Accueil » Assainissement : L’urgence d’agir pour un environnement viable
Santé Tchad

Assainissement : L’urgence d’agir pour un environnement viable

youwa

Dans la capitale tchadienne, il n’est pas rare d’apercevoir certains citoyens se soulager en plein air. Cette pratique ternit l’image de la ville et constitue en même temps une source de propagation de maladies.

Faute de toilettes ou latrines améliorées, beaucoup de Tchadiens se livrent à la défécation à ciel ouvert depuis des quartiers périphériques au centre-ville. Un état des choses qui expose la capitale à une insalubrité permanente. Des grands axes, aux alentours de certains lieux publics, des carrefours, les excréments humains sont visibles. Les cas des espaces sous les viaducs de Dembé, Diguel et Tacha-Moussoro sont illustratifs. Les chantiers inachevés et les terrains inexploités sont souvent transformés en de latrines improvisées, parfois, sous le regard impuissant des autorités municipales.

Amina Gana, mère de famille et commerçante au quartier Ridina, admet l’incivisme des citoyens, mais relève aussi l’absence quasi-totale des toilettes dans les services publics. « On parle d’incivisme, mais il n’y a pas de toilettes. La mairie le sait. Quand l’envie arrive, surtout pour les enfants, on se débrouille comme on peut ».  Même son de cloche pour Mahamat Oumar, conducteur de moto-taxi à Diguel. « Toute la journée sur nos parcours, aucun Water Closet (WC) public. On nous accuse, mais rien prévu pour parer aux éventualités».

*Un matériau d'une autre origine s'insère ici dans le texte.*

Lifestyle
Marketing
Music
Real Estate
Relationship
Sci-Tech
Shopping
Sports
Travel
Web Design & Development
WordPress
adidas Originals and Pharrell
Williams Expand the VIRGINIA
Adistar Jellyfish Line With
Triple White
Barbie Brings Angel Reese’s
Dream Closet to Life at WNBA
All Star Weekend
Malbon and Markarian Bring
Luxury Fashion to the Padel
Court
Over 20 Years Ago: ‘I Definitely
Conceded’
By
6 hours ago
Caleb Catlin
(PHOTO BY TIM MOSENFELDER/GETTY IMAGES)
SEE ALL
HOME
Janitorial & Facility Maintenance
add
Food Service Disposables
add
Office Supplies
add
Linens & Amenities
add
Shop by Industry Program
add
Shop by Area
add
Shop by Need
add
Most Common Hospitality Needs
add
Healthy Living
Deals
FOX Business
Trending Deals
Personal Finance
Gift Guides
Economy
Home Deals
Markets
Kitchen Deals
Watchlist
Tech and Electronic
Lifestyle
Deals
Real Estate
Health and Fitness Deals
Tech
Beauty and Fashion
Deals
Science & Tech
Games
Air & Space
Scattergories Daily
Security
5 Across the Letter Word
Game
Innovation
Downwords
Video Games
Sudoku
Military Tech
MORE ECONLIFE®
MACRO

Des risques sanitaires insoupçonnés

La défécation à l’air libre ne fait pas que nuire à l’image de la ville. Elle est aussi porteuse de contamination, de pollution et de transmission des maladies d’origine virale, parasitaire et bactérienne. Selon Hamit Mahamat Alio, maître de conférences en Biologie médicale, spécialiste en parasitologie et mycologie médicale, la défécation à l’air libre favorise la propagation des protozooses et des helminthiases, ainsi que des infections virales graves telles que les hépatites A, B, C, D et E. Selon le spécialiste, elle peut aussi contribuer à la recrudescence des pathologies comme le choléra et les fièvres typhoïdes.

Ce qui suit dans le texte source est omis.